> [Saved data entries]

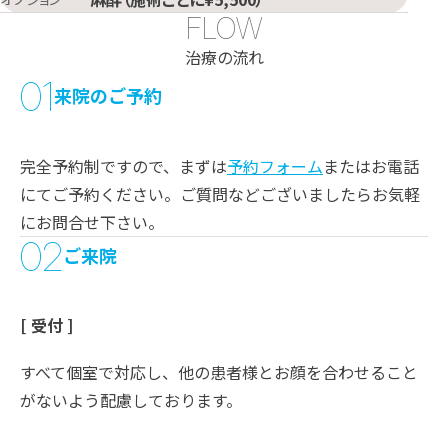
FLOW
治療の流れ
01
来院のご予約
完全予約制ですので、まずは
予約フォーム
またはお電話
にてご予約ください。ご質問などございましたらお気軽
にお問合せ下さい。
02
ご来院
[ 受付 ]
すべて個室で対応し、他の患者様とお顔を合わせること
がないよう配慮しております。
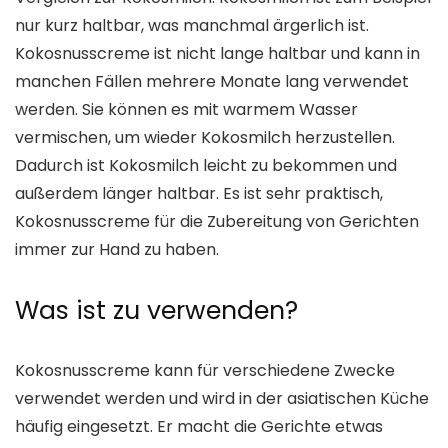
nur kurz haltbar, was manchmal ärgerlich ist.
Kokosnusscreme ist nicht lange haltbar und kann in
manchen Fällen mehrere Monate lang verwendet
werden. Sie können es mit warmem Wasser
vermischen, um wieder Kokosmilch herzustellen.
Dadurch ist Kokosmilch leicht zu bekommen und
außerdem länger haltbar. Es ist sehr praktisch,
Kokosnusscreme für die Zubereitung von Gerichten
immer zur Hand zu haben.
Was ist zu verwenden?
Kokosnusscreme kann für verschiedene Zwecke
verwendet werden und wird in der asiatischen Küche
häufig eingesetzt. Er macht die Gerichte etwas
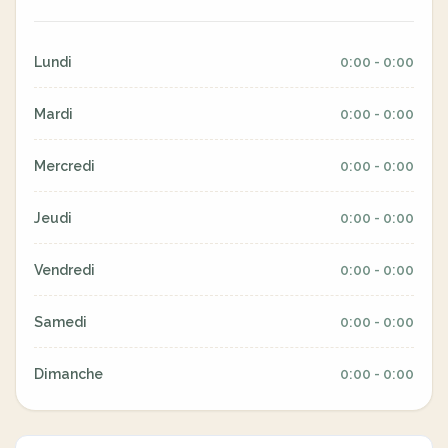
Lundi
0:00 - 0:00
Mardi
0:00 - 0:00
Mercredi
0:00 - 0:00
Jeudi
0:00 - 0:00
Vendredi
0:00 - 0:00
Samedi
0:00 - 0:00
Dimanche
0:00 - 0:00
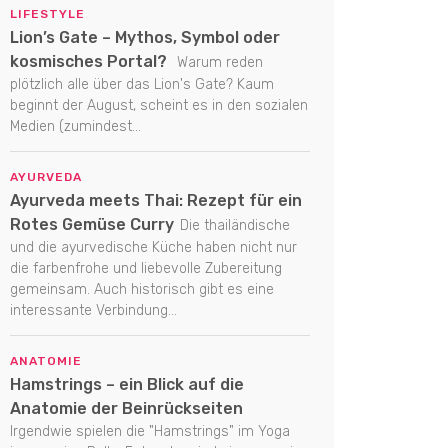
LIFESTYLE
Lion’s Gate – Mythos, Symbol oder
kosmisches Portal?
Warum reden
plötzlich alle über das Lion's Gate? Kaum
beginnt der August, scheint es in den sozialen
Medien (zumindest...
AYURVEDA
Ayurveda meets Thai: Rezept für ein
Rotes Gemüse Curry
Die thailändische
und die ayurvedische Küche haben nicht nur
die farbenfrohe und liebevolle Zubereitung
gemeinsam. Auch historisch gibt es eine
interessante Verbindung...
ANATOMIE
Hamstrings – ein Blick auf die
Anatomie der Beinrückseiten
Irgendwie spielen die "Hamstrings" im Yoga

> [WHAT NEEDS TO BE DONE] All entries must be written out again exactly as given, with no pictures in the copy.

> [WRITTEN REPLY]
FLOW
治療の流れ
01
来院のご予約
完全予約制ですので、まずは
予約フォーム
またはお電話
にてご予約ください。ご質問などございましたらお気軽
にお問合せ下さい。
02
ご来院
[ 受付 ]
すべて個室で対応し、他の患者様とお顔を合わせること
がないよう配慮しております。
nur kurz haltbar, was manchmal ärgerlich ist.
Kokosnusscreme ist nicht lange haltbar und kann in
manchen Fällen mehrere Monate lang verwendet
werden. Sie können es mit warmem Wasser
vermischen, um wieder Kokosmilch herzustellen.
Dadurch ist Kokosmilch leicht zu bekommen und
außerdem länger haltbar. Es ist sehr praktisch,
Kokosnusscreme für die Zubereitung von Gerichten
immer zur Hand zu haben.
Was ist zu verwenden?
Kokosnusscreme kann für verschiedene Zwecke
verwendet werden und wird in der asiatischen Küche
häufig eingesetzt. Er macht die Gerichte etwas
Lundi
0:00 - 0:00
Mardi
0:00 - 0:00
Mercredi
0:00 - 0:00
Jeudi
0:00 - 0:00
Vendredi
0:00 - 0:00
Samedi
0:00 - 0:00
Dimanche
0:00 - 0:00
LIFESTYLE
Lion’s Gate – Mythos, Symbol oder
kosmisches Portal?
Warum reden
plötzlich alle über das Lion's Gate? Kaum
beginnt der August, scheint es in den sozialen
Medien (zumindest...
AYURVEDA
Ayurveda meets Thai: Rezept für ein
Rotes Gemüse Curry
Die thailändische
und die ayurvedische Küche haben nicht nur
die farbenfrohe und liebevolle Zubereitung
gemeinsam. Auch historisch gibt es eine
interessante Verbindung...
ANATOMIE
Hamstrings – ein Blick auf die
Anatomie der Beinrückseiten
Irgendwie spielen die "Hamstrings" im Yoga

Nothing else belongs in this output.